### [What you need to do]
Output the entries word for word. Omit images.

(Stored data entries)
========================================================================

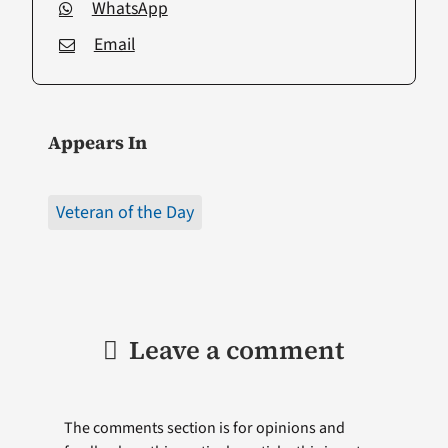
WhatsApp
Email
Appears In
Veteran of the Day
Leave a comment
The comments section is for opinions and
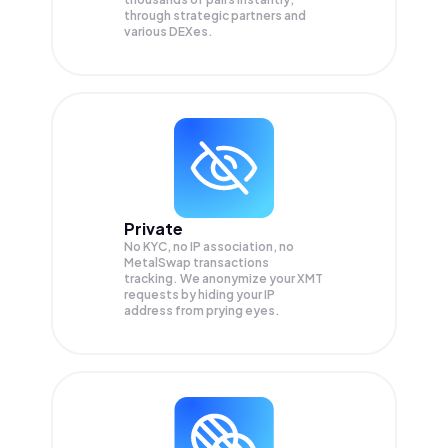
through strategic partners and
various DEXes.
Private
No KYC, no IP association, no
MetalSwap transactions
tracking. We anonymize your
XMT
requests by hiding your IP
address from prying eyes.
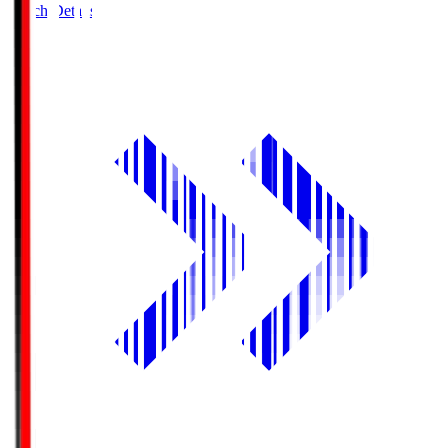
Match Details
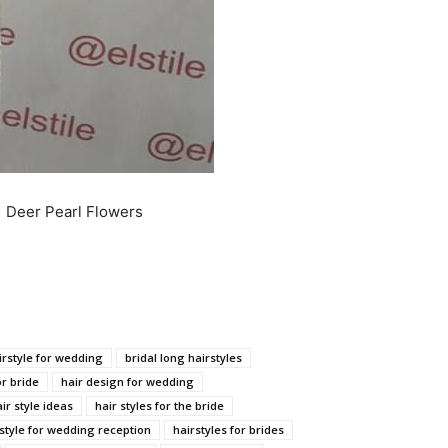
| Deer Pearl Flowers
irstyle for wedding
bridal long hairstyles
or bride
hair design for wedding
ir style ideas
hair styles for the bride
style for wedding reception
hairstyles for brides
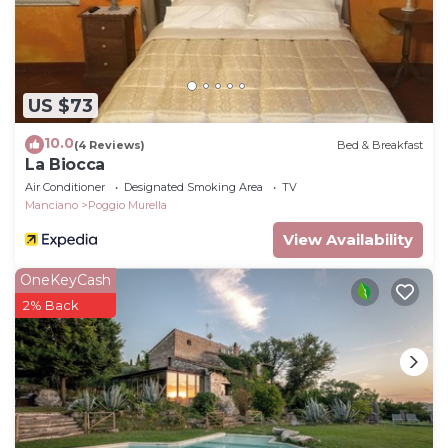
US $73
10.0
(4 Reviews)
Bed & Breakfast
La Biocca
Air Conditioner
Designated Smoking Area
TV
Manciano
Poggio Murella
View Availability
OneKeyCash
2% Back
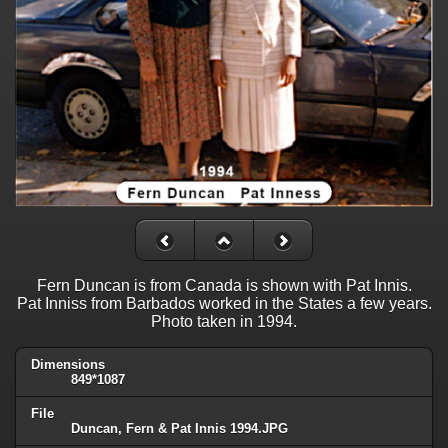
Fern Duncan is from Canada is shown with Pat Innis.
Pat Inniss from Barbados worked in the States a few years.
Photo taken in 1994.
Dimensions
849*1087
File
Duncan, Fern & Pat Innis 1994.JPG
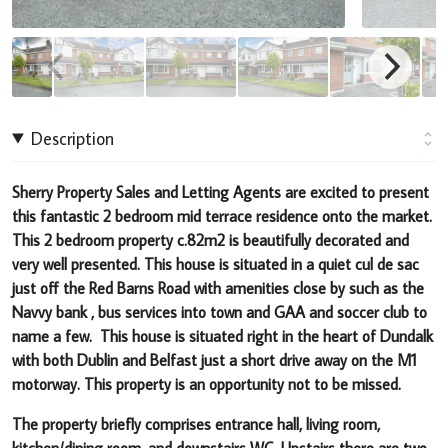
Description
Sherry Property Sales and Letting Agents are excited to present
this fantastic 2 bedroom mid terrace residence onto the market
.
This 2 bedroom property c.82m2 is beautifully decorated and
very well presented
.
This house is situated in a quiet cul de sac
just off the Red Barns Road with amenities close by such as the
Navvy bank , bus services into town and GAA and soccer club to
name a few.
This house is situated right in the heart of Dundalk
with both Dublin and Belfast just a short drive away on the M1
motorway
.
This property is an opportunity not to be missed.
The property briefly comprises entrance hall, living room,
kitchen/dining room, and downstairs WC. Upstairs there are two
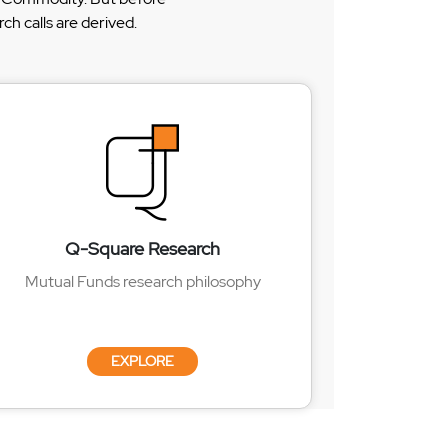
h calls are derived.
Q-Square Research
Mutual Funds research philosophy
EXPLORE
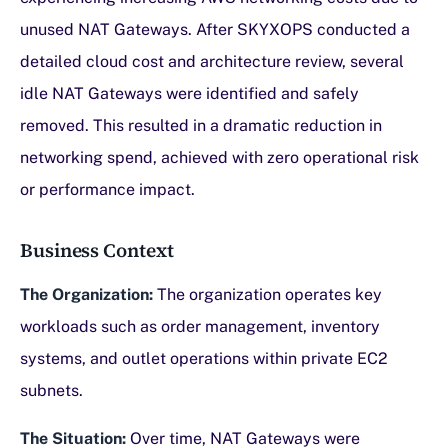
unused NAT Gateways. After SKYXOPS conducted a
detailed cloud cost and architecture review, several
idle NAT Gateways were identified and safely
removed. This resulted in a dramatic reduction in
networking spend, achieved with zero operational risk
or performance impact.
Business Context
The Organization:
The organization operates key
workloads such as order management, inventory
systems, and outlet operations within private EC2
subnets.
The Situation:
Over time, NAT Gateways were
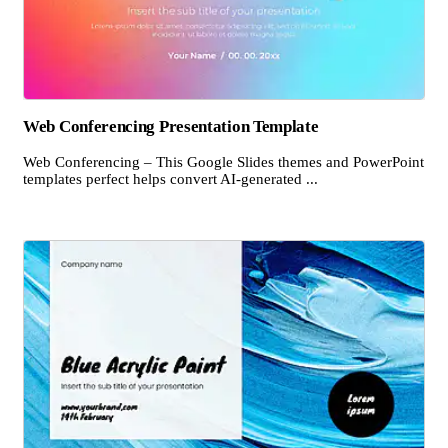
Web Conferencing Presentation Template
Web Conferencing – This Google Slides themes and PowerPoint
templates perfect helps convert AI-generated ...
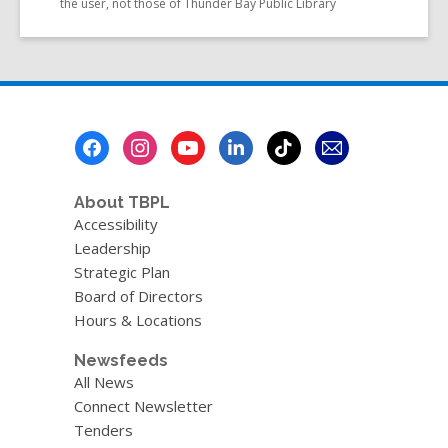
the user, not those of Thunder Bay Public Library
Footer
Menu
About TBPL
Accessibility
Leadership
Strategic Plan
Board of Directors
Hours & Locations
Newsfeeds
All News
Connect Newsletter
Tenders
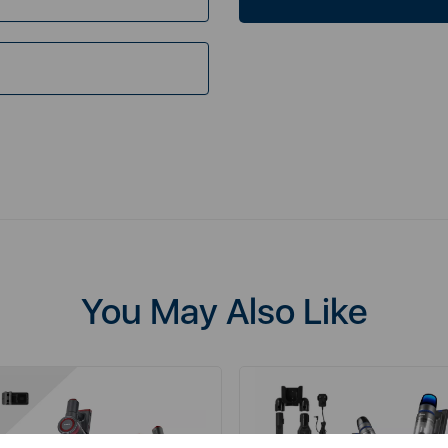
You May Also Like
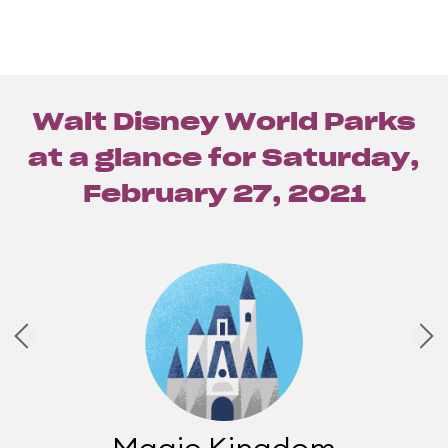
Walt Disney World Parks
at a glance for
Saturday,
February 27, 2021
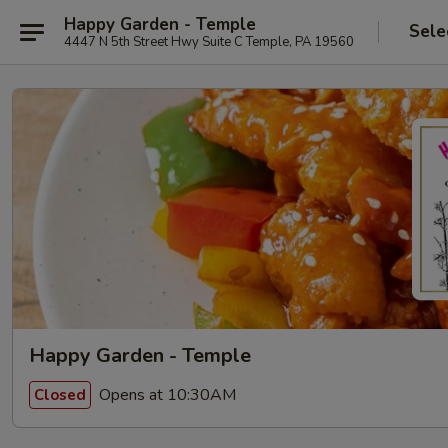
Happy Garden - Temple
Sele
4447 N 5th Street Hwy Suite C Temple, PA 19560
Happy Garden - Temple
Opens at 10:30AM
Closed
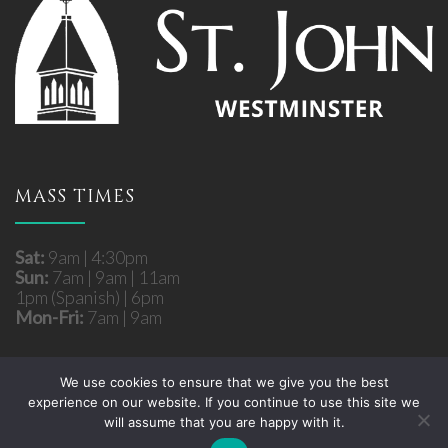
MASS TIMES
Sat:
9am | 4:30pm
Sun:
7am | 9am | 11am
1pm (Spanish) | 6pm
Mon-Fri:
7am | 9am
We use cookies to ensure that we give you the best
experience on our website. If you continue to use this site we
Copyright © 2026 St. John Roman Catholic Church -
will assume that you are happy with it.
Westminster, MD. All rights reserved.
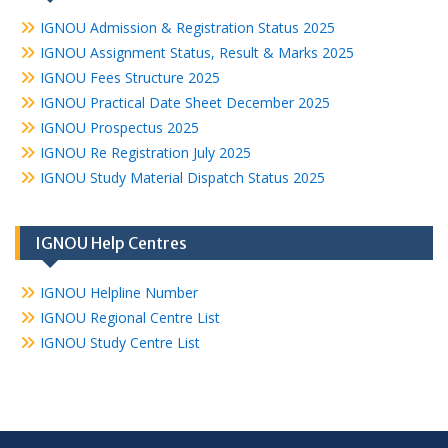
IGNOU Admission & Registration Status 2025
IGNOU Assignment Status, Result & Marks 2025
IGNOU Fees Structure 2025
IGNOU Practical Date Sheet December 2025
IGNOU Prospectus 2025
IGNOU Re Registration July 2025
IGNOU Study Material Dispatch Status 2025
IGNOU Help Centres
IGNOU Helpline Number
IGNOU Regional Centre List
IGNOU Study Centre List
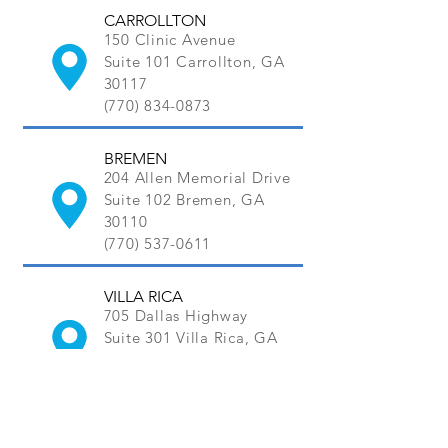
CARROLLTON
150 Clinic Avenue
Suite 101 Carrollton, GA
30117
(770) 834-0873
BREMEN
204 Allen Memorial Drive
Suite 102 Bremen, GA
30110
(770) 537-0611
VILLA RICA
705 Dallas Highway
Suite 301 Villa Rica, GA
30180
(770) 456-0211
MORE LOCATIONS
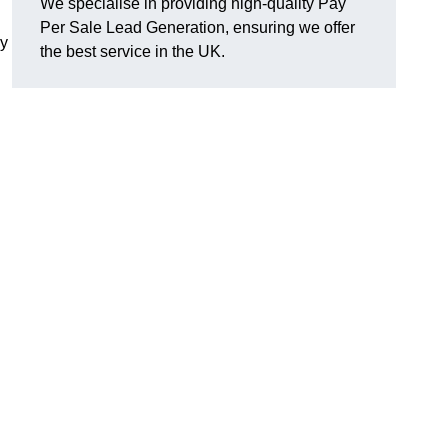
We specialise in providing high-quality Pay
Per Sale Lead Generation, ensuring we offer
ly
the best service in the UK.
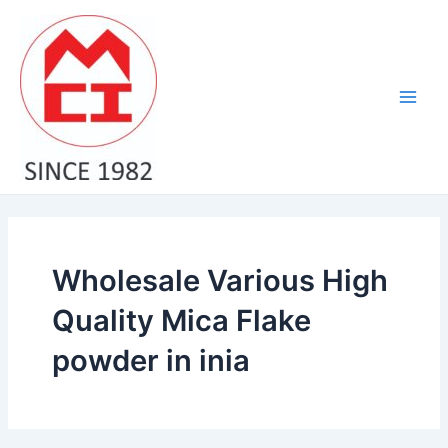
Skip
Main
to
Men
content
Wholesale Various High
Quality Mica Flake
powder in inia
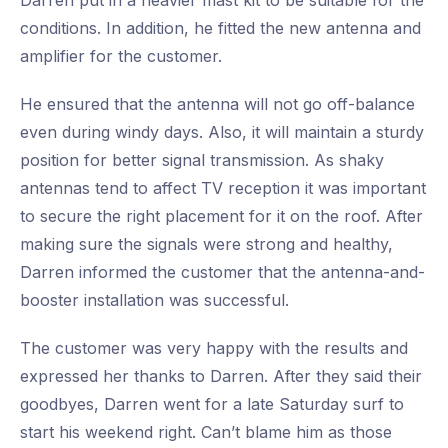
Darren put in a heavier mast kit to be suitable for the
conditions. In addition, he fitted the new antenna and
amplifier for the customer.
He ensured that the antenna will not go off-balance
even during windy days. Also, it will maintain a sturdy
position for better signal transmission. As shaky
antennas tend to affect TV reception it was important
to secure the right placement for it on the roof. After
making sure the signals were strong and healthy,
Darren informed the customer that the antenna-and-
booster installation was successful.
The customer was very happy with the results and
expressed her thanks to Darren. After they said their
goodbyes, Darren went for a late Saturday surf to
start his weekend right. Can’t blame him as those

========================================================================

### [Your solution]
WhatsApp
Email
Appears In
Veteran of the Day
Leave a comment
The comments section is for opinions and
through strategic partners and
various DEXes.
Private
No KYC, no IP association, no
MetalSwap transactions
tracking. We anonymize your
XMT
requests by hiding your IP
address from prying eyes.
Match Details
| Deer Pearl Flowers
irstyle for wedding
bridal long hairstyles
or bride
hair design for wedding
ir style ideas
hair styles for the bride
style for wedding reception
hairstyles for brides
US $73
10.0
(4 Reviews)
Bed & Breakfast
La Biocca
Air Conditioner
Designated Smoking Area
TV
Manciano
Poggio Murella
View Availability
OneKeyCash
2% Back
Fern Duncan is from Canada is shown with Pat Innis.
Pat Inniss from Barbados worked in the States a few years.
Photo taken in 1994.
Dimensions
849*1087
File
Duncan, Fern & Pat Innis 1994.JPG
Description
Sherry Property Sales and Letting Agents are excited to present
this fantastic 2 bedroom mid terrace residence onto the market
.
This 2 bedroom property c.82m2 is beautifully decorated and
very well presented
.
This house is situated in a quiet cul de sac
just off the Red Barns Road with amenities close by such as the
Navvy bank , bus services into town and GAA and soccer club to
name a few.
This house is situated right in the heart of Dundalk
with both Dublin and Belfast just a short drive away on the M1
motorway
.
This property is an opportunity not to be missed.
The property briefly comprises entrance hall, living room,
kitchen/dining room, and downstairs WC. Upstairs there are two
h calls are derived.
Q-Square Research
Mutual Funds research philosophy
EXPLORE
unused NAT Gateways. After SKYXOPS conducted a
detailed cloud cost and architecture review, several
idle NAT Gateways were identified and safely
removed. This resulted in a dramatic reduction in
networking spend, achieved with zero operational risk
or performance impact.
Business Context
The Organization:
The organization operates key
workloads such as order management, inventory
systems, and outlet operations within private EC2
subnets.
The Situation:
Over time, NAT Gateways were
Web Conferencing Presentation Template
Web Conferencing – This Google Slides themes and PowerPoint
templates perfect helps convert AI-generated ...
the user, not those of Thunder Bay Public Library
Footer
Menu
About TBPL
Accessibility
Leadership
Strategic Plan
Board of Directors
Hours & Locations
Newsfeeds
All News
Connect Newsletter
Tenders
You May Also Like
Walt Disney World Parks
at a glance for
Saturday,
February 27, 2021
Happy Garden - Temple
Sele
4447 N 5th Street Hwy Suite C Temple, PA 19560
Happy Garden - Temple
Opens at 10:30AM
Closed
MASS TIMES
Sat:
9am | 4:30pm
Sun:
7am | 9am | 11am
1pm (Spanish) | 6pm
Mon-Fri:
7am | 9am
We use cookies to ensure that we give you the best
experience on our website. If you continue to use this site we
Copyright © 2026 St. John Roman Catholic Church -
will assume that you are happy with it.
Westminster, MD. All rights reserved.
IGNOU Admission & Registration Status 2025
IGNOU Assignment Status, Result & Marks 2025
IGNOU Fees Structure 2025
IGNOU Practical Date Sheet December 2025
IGNOU Prospectus 2025
IGNOU Re Registration July 2025
IGNOU Study Material Dispatch Status 2025
IGNOU Help Centres
IGNOU Helpline Number
IGNOU Regional Centre List
IGNOU Study Centre List
CARROLLTON
150 Clinic Avenue
Suite 101 Carrollton, GA
30117
(770) 834-0873
BREMEN
204 Allen Memorial Drive
Suite 102 Bremen, GA
30110
(770) 537-0611
VILLA RICA
705 Dallas Highway
Suite 301 Villa Rica, GA
30180
(770) 456-0211
MORE LOCATIONS
We specialise in providing high-quality Pay
Per Sale Lead Generation, ensuring we offer
ly
the best service in the UK.
Skip
Main
to
Men
content
Wholesale Various High
Quality Mica Flake
powder in inia
Darren put in a heavier mast kit to be suitable for the
conditions. In addition, he fitted the new antenna and
amplifier for the customer.
He ensured that the antenna will not go off-balance
even during windy days. Also, it will maintain a sturdy
position for better signal transmission. As shaky
antennas tend to affect TV reception it was important
to secure the right placement for it on the roof. After
making sure the signals were strong and healthy,
Darren informed the customer that the antenna-and-
booster installation was successful.
The customer was very happy with the results and
expressed her thanks to Darren. After they said their
goodbyes, Darren went for a late Saturday surf to
start his weekend right. Can’t blame him as those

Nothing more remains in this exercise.